**BRIEF**
From the entries below, output the line with "использования в автосервисах и шиномонтажных" and each following line up to and including the line with "直感的なソフトウェアを選択してくだ", exactly as written.

(Source data)
============================================================
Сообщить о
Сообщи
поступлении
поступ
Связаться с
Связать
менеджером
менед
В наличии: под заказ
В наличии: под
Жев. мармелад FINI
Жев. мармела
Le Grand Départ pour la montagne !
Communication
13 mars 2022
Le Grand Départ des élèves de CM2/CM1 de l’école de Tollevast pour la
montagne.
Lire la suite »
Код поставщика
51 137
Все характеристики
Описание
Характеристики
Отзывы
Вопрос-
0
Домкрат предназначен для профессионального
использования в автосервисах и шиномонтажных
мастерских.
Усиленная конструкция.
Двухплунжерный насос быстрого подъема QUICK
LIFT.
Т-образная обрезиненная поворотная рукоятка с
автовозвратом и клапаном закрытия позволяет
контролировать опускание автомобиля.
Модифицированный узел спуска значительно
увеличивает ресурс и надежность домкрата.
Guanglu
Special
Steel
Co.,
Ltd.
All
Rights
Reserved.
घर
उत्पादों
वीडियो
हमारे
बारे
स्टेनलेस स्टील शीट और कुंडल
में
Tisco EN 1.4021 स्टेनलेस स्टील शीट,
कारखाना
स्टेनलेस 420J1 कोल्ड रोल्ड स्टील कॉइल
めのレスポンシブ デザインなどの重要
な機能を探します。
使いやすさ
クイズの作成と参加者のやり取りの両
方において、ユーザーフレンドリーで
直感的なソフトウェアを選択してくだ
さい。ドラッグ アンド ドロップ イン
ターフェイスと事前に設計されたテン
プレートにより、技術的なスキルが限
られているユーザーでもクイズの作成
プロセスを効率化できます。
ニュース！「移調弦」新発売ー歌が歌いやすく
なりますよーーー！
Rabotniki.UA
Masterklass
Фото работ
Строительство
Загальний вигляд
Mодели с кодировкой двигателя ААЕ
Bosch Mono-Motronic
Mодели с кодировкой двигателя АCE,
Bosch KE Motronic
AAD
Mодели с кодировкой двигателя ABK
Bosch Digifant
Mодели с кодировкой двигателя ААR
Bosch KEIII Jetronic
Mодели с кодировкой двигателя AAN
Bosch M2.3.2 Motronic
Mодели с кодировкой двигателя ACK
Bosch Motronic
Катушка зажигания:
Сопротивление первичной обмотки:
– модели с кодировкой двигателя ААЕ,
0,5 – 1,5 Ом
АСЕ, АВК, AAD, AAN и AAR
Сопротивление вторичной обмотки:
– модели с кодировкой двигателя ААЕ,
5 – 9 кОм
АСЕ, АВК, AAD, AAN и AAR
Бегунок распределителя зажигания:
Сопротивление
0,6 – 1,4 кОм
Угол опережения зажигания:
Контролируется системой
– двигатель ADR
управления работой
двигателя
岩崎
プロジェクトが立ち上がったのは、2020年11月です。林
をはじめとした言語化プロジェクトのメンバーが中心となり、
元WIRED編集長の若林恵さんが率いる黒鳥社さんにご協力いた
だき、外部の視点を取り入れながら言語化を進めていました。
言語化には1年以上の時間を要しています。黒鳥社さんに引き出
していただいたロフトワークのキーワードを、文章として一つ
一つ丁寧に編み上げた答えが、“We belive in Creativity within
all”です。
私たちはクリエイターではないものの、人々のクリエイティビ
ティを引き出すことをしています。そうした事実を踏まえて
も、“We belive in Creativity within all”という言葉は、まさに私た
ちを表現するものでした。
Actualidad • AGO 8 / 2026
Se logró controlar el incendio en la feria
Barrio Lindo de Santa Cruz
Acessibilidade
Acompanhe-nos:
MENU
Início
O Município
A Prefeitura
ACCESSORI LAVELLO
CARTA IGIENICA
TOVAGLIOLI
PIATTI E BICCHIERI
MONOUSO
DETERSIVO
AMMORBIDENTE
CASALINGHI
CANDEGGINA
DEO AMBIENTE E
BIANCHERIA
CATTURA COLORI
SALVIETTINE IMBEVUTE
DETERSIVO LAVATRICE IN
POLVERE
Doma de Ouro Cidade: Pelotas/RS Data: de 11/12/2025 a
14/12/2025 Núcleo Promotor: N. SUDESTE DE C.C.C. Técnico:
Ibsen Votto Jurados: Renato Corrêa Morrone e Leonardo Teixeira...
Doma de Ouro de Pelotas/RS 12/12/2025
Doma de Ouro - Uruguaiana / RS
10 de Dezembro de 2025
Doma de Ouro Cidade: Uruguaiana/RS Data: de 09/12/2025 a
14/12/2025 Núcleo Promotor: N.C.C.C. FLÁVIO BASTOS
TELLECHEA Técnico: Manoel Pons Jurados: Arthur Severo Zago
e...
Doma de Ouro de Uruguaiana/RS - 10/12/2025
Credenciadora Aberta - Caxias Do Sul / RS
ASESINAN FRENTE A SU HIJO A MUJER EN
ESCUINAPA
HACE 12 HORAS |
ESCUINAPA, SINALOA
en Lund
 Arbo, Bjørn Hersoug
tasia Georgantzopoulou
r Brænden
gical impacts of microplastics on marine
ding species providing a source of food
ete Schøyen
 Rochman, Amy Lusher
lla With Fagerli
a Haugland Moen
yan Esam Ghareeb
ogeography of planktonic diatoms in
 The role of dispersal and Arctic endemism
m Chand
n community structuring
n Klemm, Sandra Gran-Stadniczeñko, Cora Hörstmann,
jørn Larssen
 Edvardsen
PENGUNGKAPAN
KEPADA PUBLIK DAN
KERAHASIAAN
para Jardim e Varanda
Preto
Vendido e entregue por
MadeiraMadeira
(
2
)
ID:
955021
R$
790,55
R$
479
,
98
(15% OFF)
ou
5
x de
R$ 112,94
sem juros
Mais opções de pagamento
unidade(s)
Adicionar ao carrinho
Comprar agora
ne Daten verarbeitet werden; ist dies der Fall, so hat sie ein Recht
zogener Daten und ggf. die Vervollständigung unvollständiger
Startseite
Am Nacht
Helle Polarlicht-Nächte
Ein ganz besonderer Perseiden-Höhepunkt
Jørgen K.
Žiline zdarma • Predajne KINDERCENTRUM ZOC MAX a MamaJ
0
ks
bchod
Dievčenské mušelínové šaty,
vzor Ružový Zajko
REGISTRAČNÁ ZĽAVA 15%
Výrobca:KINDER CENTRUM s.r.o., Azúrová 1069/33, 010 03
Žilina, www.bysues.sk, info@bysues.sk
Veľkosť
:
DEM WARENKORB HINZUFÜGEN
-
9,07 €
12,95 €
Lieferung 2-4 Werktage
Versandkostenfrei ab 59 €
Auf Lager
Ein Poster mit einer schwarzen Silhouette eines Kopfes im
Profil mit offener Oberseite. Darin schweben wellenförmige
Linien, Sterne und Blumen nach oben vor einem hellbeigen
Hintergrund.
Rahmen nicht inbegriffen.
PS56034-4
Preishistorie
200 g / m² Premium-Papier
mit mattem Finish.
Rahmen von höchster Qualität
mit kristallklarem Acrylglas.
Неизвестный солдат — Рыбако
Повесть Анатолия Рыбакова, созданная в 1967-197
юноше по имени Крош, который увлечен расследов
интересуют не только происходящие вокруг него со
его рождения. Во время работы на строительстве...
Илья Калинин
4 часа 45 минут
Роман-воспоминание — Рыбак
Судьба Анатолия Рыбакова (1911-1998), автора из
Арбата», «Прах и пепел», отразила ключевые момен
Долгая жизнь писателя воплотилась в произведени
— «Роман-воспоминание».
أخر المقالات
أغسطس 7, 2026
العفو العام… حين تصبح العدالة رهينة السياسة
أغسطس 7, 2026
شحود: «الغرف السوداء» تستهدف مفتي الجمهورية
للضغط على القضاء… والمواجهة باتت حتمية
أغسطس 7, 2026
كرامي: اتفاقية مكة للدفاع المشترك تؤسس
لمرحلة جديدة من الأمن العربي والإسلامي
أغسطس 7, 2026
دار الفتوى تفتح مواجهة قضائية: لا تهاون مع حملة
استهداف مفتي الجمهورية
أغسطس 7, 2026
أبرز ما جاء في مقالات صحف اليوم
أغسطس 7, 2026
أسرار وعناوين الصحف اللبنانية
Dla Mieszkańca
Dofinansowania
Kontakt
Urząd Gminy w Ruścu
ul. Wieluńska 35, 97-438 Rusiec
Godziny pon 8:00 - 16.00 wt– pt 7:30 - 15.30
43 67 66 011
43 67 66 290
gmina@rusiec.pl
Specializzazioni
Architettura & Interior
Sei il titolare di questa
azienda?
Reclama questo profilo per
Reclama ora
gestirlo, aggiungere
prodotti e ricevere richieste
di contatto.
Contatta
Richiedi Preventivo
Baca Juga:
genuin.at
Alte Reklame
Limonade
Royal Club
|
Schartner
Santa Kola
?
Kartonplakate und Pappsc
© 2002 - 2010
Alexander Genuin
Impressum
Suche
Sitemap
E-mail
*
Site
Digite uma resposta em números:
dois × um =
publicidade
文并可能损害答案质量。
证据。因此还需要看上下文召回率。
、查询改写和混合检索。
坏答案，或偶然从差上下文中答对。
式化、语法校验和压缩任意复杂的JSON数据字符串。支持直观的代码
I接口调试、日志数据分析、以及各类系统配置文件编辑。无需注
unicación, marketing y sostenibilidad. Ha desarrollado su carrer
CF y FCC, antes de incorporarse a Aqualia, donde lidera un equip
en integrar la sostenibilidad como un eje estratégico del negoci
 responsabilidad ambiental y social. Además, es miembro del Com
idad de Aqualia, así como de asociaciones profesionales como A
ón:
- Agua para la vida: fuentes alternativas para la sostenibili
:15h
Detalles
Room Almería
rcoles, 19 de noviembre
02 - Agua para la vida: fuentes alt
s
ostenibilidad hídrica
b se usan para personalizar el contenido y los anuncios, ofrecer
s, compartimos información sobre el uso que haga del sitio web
============================================================
**ANSWER TO THIS PROBLEM**
использования в автосервисах и шиномонтажных
мастерских.
Усиленная конструкция.
Двухплунжерный насос быстрого подъема QUICK
LIFT.
Т-образная обрезиненная поворотная рукоятка с
автовозвратом и клапаном закрытия позволяет
контролировать опускание автомобиля.
Модифицированный узел спуска значительно
увеличивает ресурс и надежность домкрата.
Guanglu
Special
Steel
Co.,
Ltd.
All
Rights
Reserved.
घर
उत्पादों
वीडियो
हमारे
बारे
स्टेनलेस स्टील शीट और कुंडल
में
Tisco EN 1.4021 स्टेनलेस स्टील शीट,
कारखाना
स्टेनलेस 420J1 कोल्ड रोल्ड स्टील कॉइल
めのレスポンシブ デザインなどの重要
な機能を探します。
使いやすさ
クイズの作成と参加者のやり取りの両
方において、ユーザーフレンドリーで
直感的なソフトウェアを選択してくだ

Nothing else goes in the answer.